Die Anforderungen der Unternehmen an Cloud-Anbieter sind hoch – bei der Auswahl sollte neben Kosten und Funktionalität auch der Faktor digitale Souveränität berücksichtigt werden.(Bild:  Lulla - stock.adobe.com)
Die Anforderungen der Unternehmen an Cloud-Anbieter sind hoch – bei der Auswahl sollte neben Kosten und Funktionalität auch der Faktor digitale Souveränität berücksichtigt werden.
(Bild: Lulla - stock.adobe.com)

Der Begriff der Souveränität im Kontext der Digitalisierung hat wenig mit der ursprünglichen staatstheoretischen Definition zu tun. Bei der digitalen Souveränität geht es nicht um die allgemeine staatliche Souveränität, sondern um die Fähigkeit eines Staates, aber auch anderer Rechtssubjekte wie Unternehmen, ihre Daten selbstbestimmt zu kontrollieren, zu schützen und zu gestalten – und darüber hinaus Herr über digitale Anwendungen, Prozesse sowie die Lieferkette zu sein. So stärken sie ihre digitale Resilienz.

Der US-amerikanische CLOUD Act (Clarifying Lawful Overseas Use of Data Act) beispielsweise hat vielen Organisationen vor Augen geführt, dass digitale Souveränität unabdingbar ist, um sicherzustellen, dass sie die volle Kontrolle über ihre Daten haben. Denn dieses Gesetz – flankiert von FISA Section 702 oder den angedachten KYC-Regeln (Know Your Customer) auf Basis der IIEPA-Sanktionsvorschriften – erlaubt es den US-Behörden, oft ohne richterliche Anordnung oder besondere Vorkehrungen Daten anzufordern, die auf US-amerikanischen Servern von Internetprovidern, IT-Dienstleistern und Cloud-Anbietern ortsunabhängig gespeichert sind.

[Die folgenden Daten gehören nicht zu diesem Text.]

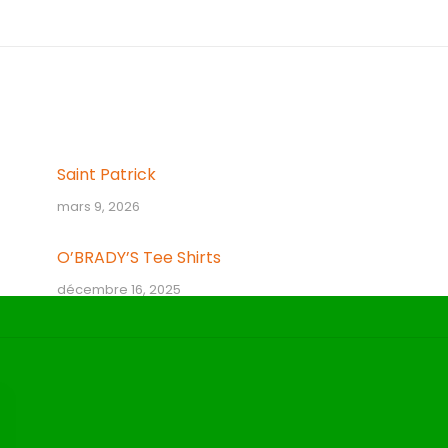
Article
suivant
:
Saint Patrick
mars 9, 2026
O’BRADY’S Tee Shirts
décembre 16, 2025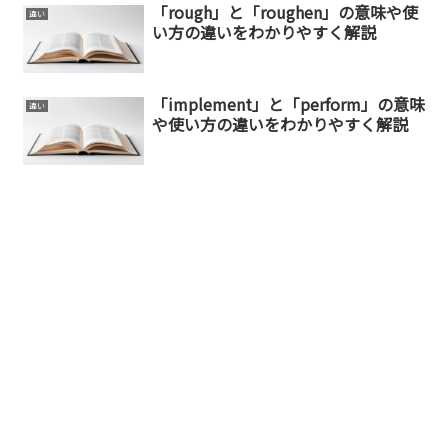
「rough」と「roughen」の意味や使
違い
い方の違いをわかりやすく解説
「implement」と「perform」の意味
違い
や使い方の違いをわかりやすく解説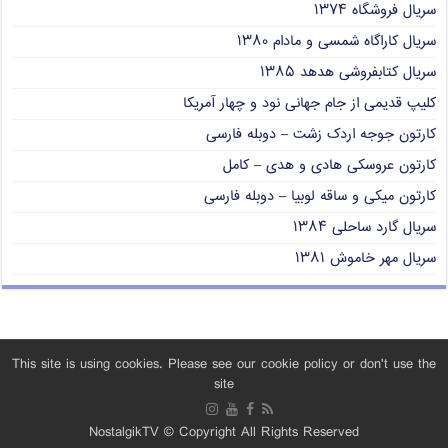
سریال فروشگاه ۱۳۷۴
سریال کاراگاه شمسی و مادام ۱۳۸۰
سریال کتابفروشی هدهد ۱۳۸۵
کلیپ قدیمی از جام جهانی نود و چهار آمریکا
کارتون جوجه اردک زشت – دوبله فارسی
کارتون عروسکی هادی و هدی – کامل
کارتون میکی و ساقه لوبیا – دوبله فارسی
سریال گارد ساحلی ۱۳۸۴
سریال مهر خاموش ۱۳۸۱
This site is using cookies. Please see our cookie policy or don't use the
site
NostalgikTV © Copyright All Rights Reserved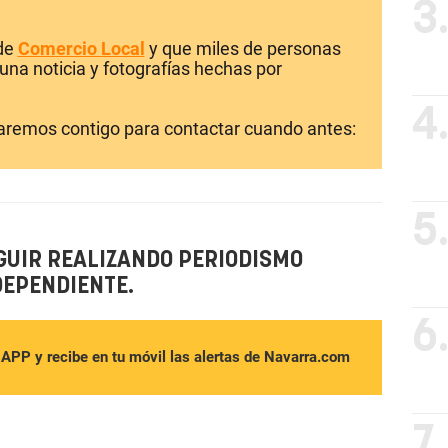
3
 de
Comercio Local
y que miles de personas
una noticia y fotografías hechas por
4
laremos contigo para contactar cuando antes:
5
GUIR REALIZANDO PERIODISMO
DEPENDIENTE.
6
sAPP y recibe en tu móvil las alertas de Navarra.com
7.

Mehrheit der deutschen Unternehmen möchte mehr digitale Souveränität

Digitale Souveränität ist ein wichtiges Anliegen für Unternehmen, wie eine Umfrage von Ionos in Zusammenarbeit mit Techconsult ergeben hat. So sind 79 Prozent der befragten Unternehmer der Meinung, dass digitale Souveränität für sie selbstbestimmtes Handeln bedeutet. Für 78 Prozent ist es die Hoheit über die eigenen Daten und Applikationen. Wichtig ist den Befragten mit jeweils 68 Prozent auch, dass sie strategische Abhängigkeiten vermeiden und dass sowohl der rechtliche als auch der tatsächliche Standort ihrer Dienstleister (z.B. Cloud-Anbieter) in Deutschland oder der EU liegt. Dies zeigt, dass das Bedürfnis nach mehr Resilienz und Handlungsfähigkeit durch europäische Lösungen durchaus beachtlich ist.

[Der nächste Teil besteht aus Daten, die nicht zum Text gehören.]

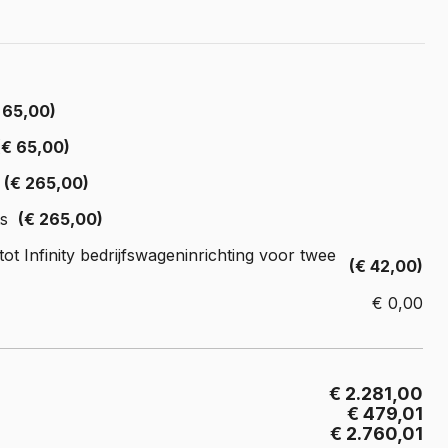
Crafter
e Crafter
 65,00)
(€ 65,00)
(€ 265,00)
s
(€ 265,00)
ot Infinity bedrijfswageninrichting voor twee
(€ 42,00)
€
0,00
€ 2.281,00
€ 479,01
€ 2.760,01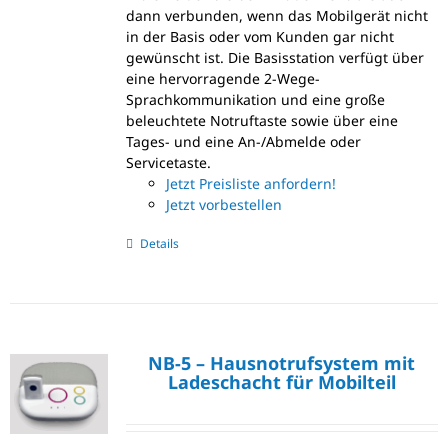
dann verbunden, wenn das Mobilgerät nicht
in der Basis oder vom Kunden gar nicht
gewünscht ist. Die Basisstation verfügt über
eine hervorragende 2-Wege-
Sprachkommunikation und eine große
beleuchtete Notruftaste sowie über eine
Tages- und eine An-/Abmelde oder
Servicetaste.
Jetzt Preisliste anfordern!
Jetzt vorbestellen
Details
NB-5 – Hausnotrufsystem mit
Ladeschacht für Mobilteil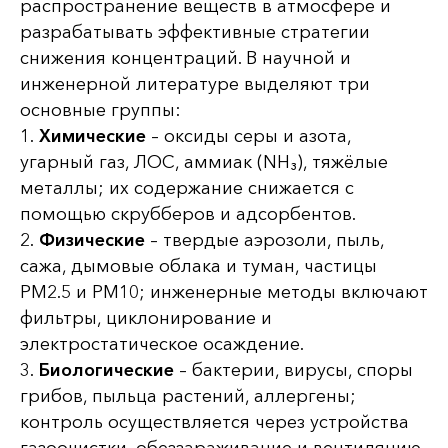
распространение веществ в атмосфере и
разрабатывать эффективные стратегии
снижения концентраций. В научной и
инженерной литературе выделяют три
основные группы:
1.
Химические
– оксиды серы и азота,
угарный газ, ЛОС, аммиак (NH₃), тяжёлые
металлы; их содержание снижается с
помощью скрубберов и адсорбентов.
2.
Физические
– твердые аэрозоли, пыль,
сажа, дымовые облака и туман, частицы
PM2.5 и PM10; инженерные методы включают
фильтры, циклонирование и
электростатическое осаждение.
3.
Биологические
– бактерии, вирусы, споры
грибов, пыльца растений, аллергены;
контроль осуществляется через устройства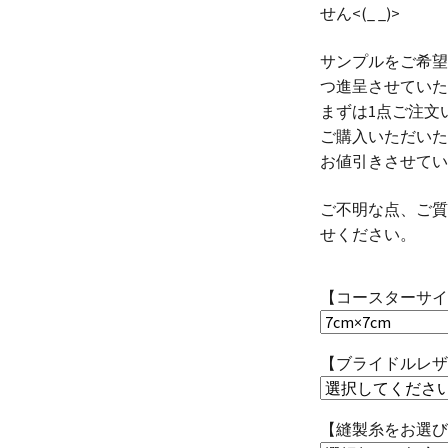
せん<(_ _)>
サンプルをご希望
つ進呈させていた
まずは1点ご注文
ご購入いただいた
お値引きさせてい
ご不明な点、ご質
せください。
【コースターサイ
【ブライドルレザ
【縫製糸をお選び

Bis dahin ist es jedoch noch ein weiter Weg. Denn wie die Umfrage veranschaulicht, sind noch immer mehr als die Hälfte der befragten Unternehmen stark von Nicht-EU-Dienstleistern anhängig. Vor allem in den Bereichen Infrastructure-as-a-Service (IaaS) und Software-as-a-Service (SaaS) schätzen 59 Prozent der Befragten ihre Abhängigkeit von außereuropäischen Dienstleistern als sehr hoch ein. Auch bei KI-Anwendungen geben mehr als 50 Prozent der Unternehmen eine hohe Abhängigkeit an. Als Gründe werden vor allem Kostenvorteile (43 %), fehlende Alternativen in Deutschland und der EU (35 %) sowie fehlende interne Kompetenzen (35 %) genannt.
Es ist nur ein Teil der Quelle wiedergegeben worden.